*** Begin section ***

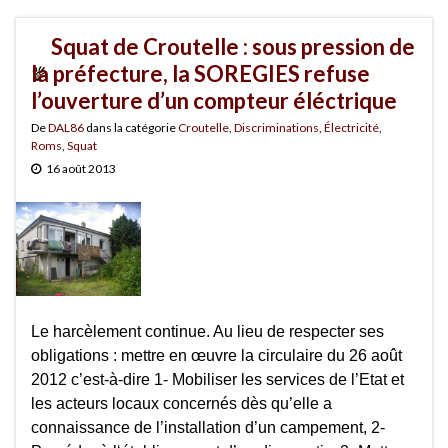
Squat de Croutelle : sous pression de
la préfecture, la SOREGIES refuse
l’ouverture d’un compteur éléctrique
De
DAL86
dans la catégorie
Croutelle
,
Discriminations
,
Électricité
,
Roms
,
Squat
16 août 2013
Le harcèlement continue. Au lieu de respecter ses
obligations : mettre en œuvre la circulaire du 26 août
2012 c’est-à-dire 1- Mobiliser les services de l’Etat et
les acteurs locaux concernés dès qu’elle a
connaissance de l’installation d’un campement, 2-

*** End section ***

Work to be completed:
The expected answer is the lines from the one containing "obligations : mettre" through the end of the material, reproduced exactly with both ends kept.

Written answer:
obligations : mettre en œuvre la circulaire du 26 août
2012 c’est-à-dire 1- Mobiliser les services de l’Etat et
les acteurs locaux concernés dès qu’elle a
connaissance de l’installation d’un campement, 2-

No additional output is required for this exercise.